## YOUR ASSIGNMENT:
The pictures in the data below are to be omitted; all else must be duplicated exactly.

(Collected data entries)
++++++++++++++++++++

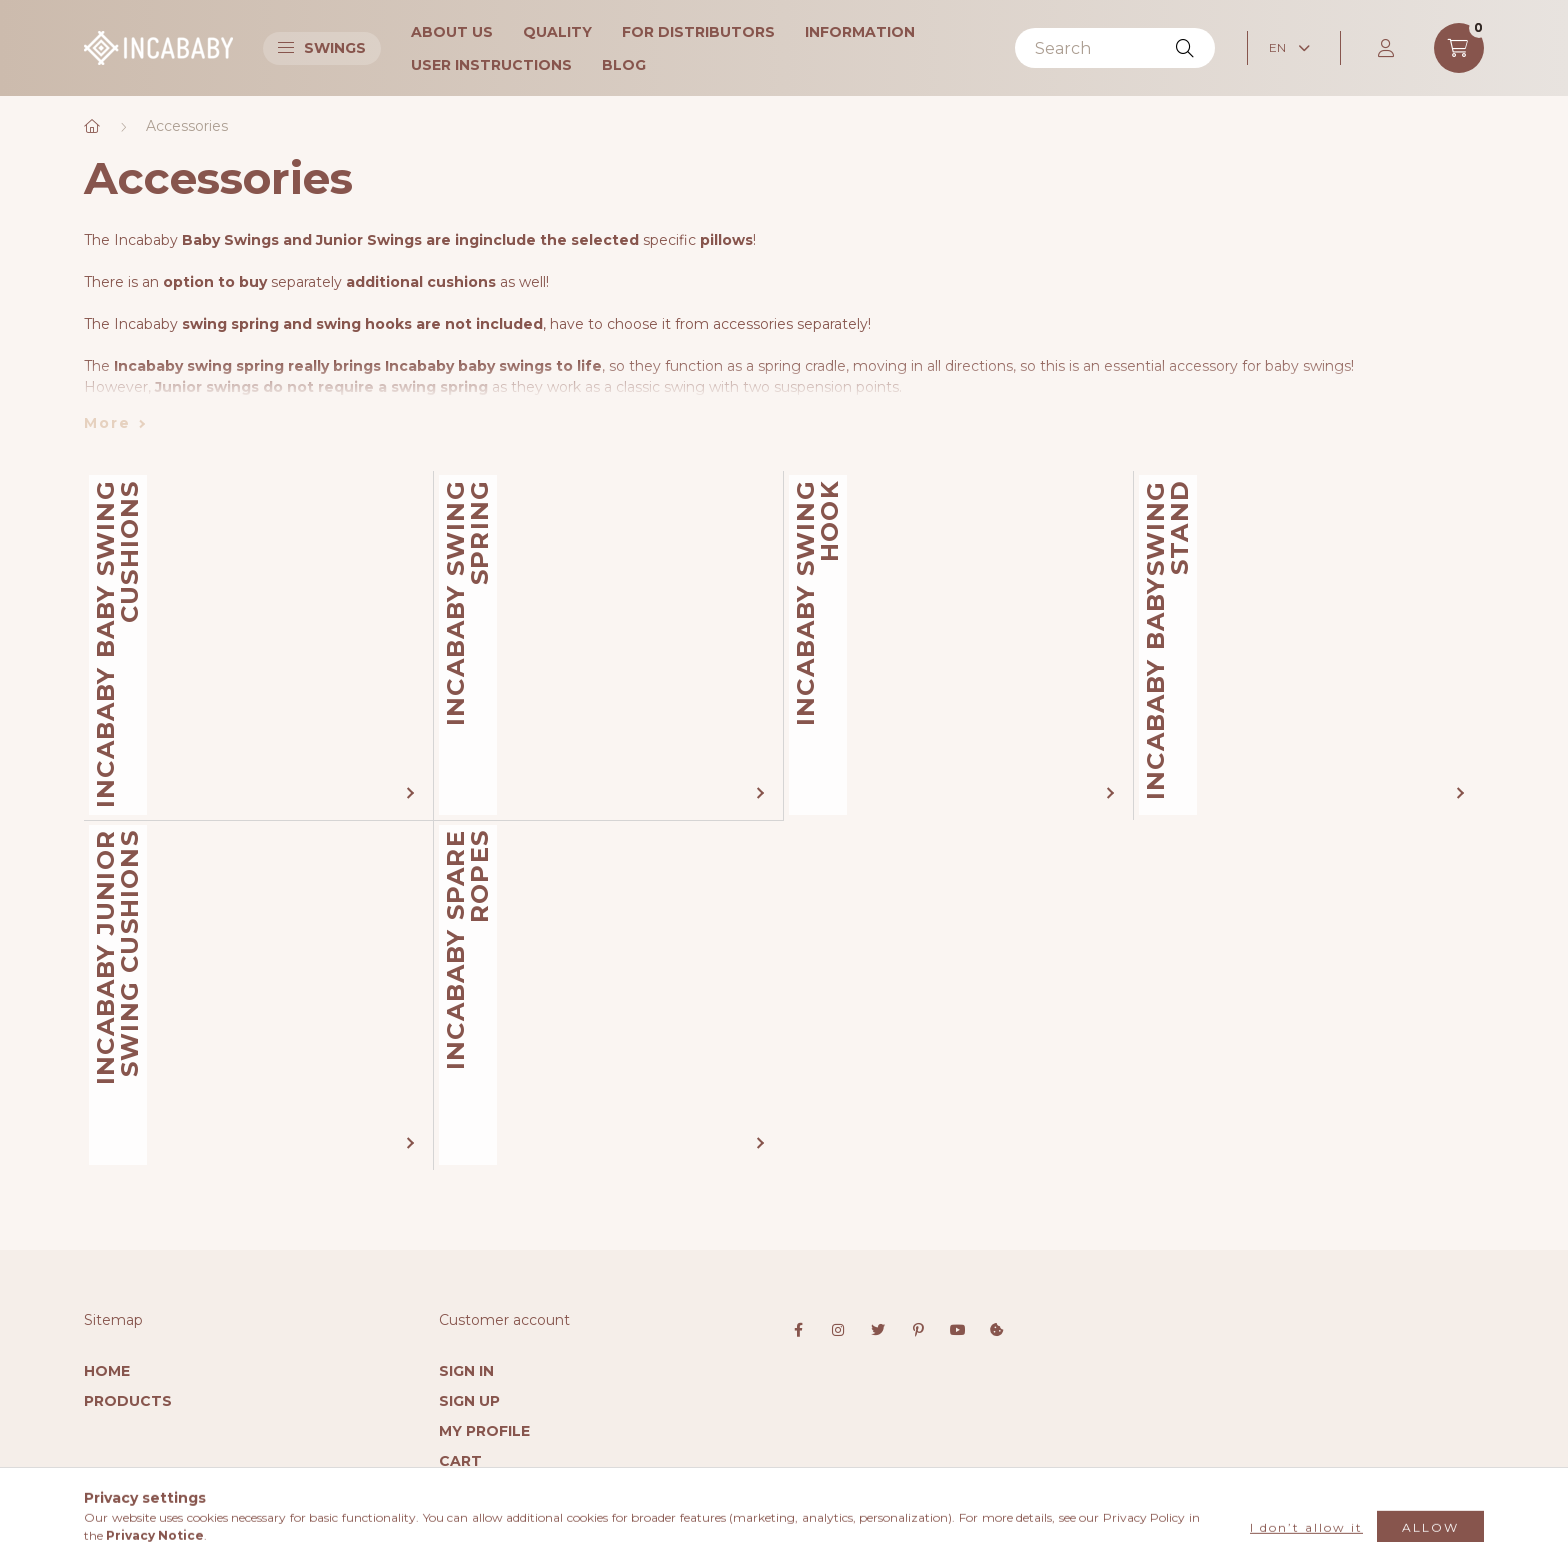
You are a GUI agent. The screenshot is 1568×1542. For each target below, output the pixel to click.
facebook (798, 1330)
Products (128, 1401)
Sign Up (469, 1401)
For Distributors (698, 32)
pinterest (918, 1330)
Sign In (466, 1371)
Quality (557, 32)
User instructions (491, 65)
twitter (878, 1330)
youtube (958, 1330)
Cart (460, 1461)
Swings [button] (322, 48)
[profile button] (1387, 48)
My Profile (484, 1431)
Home (107, 1371)
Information (860, 32)
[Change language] (1289, 48)
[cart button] (1459, 48)
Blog (624, 65)
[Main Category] (92, 126)
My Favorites (495, 1491)
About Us (452, 32)
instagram (838, 1330)
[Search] (1115, 48)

++++++++++++++++++++

## WRITTEN ANSWER:
You are a GUI agent. The screenshot is 1568×1542. For each target below, output the pixel to click.
facebook (798, 1330)
Products (128, 1401)
Sign Up (469, 1401)
For Distributors (698, 32)
pinterest (918, 1330)
Sign In (466, 1371)
Quality (557, 32)
User instructions (491, 65)
twitter (878, 1330)
youtube (958, 1330)
Cart (460, 1461)
Swings [button] (322, 48)
[profile button] (1387, 48)
My Profile (484, 1431)
Home (107, 1371)
Information (860, 32)
[Change language] (1289, 48)
[cart button] (1459, 48)
Blog (624, 65)
[Main Category] (92, 126)
My Favorites (495, 1491)
About Us (452, 32)
instagram (838, 1330)
[Search] (1115, 48)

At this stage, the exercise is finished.